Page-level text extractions
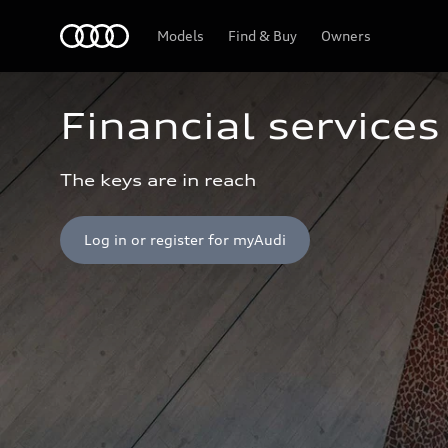
Home
Models
Find & Buy
Owners
Financial services
The keys are in reach
Log in or register for myAudi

**REQUIRED ACTION**
Copy out all the records exactly as they read, and omit the pictures.

**OUTPUT BELOW**
Home
Models
Find & Buy
Owners
Financial services
The keys are in reach
Log in or register for myAudi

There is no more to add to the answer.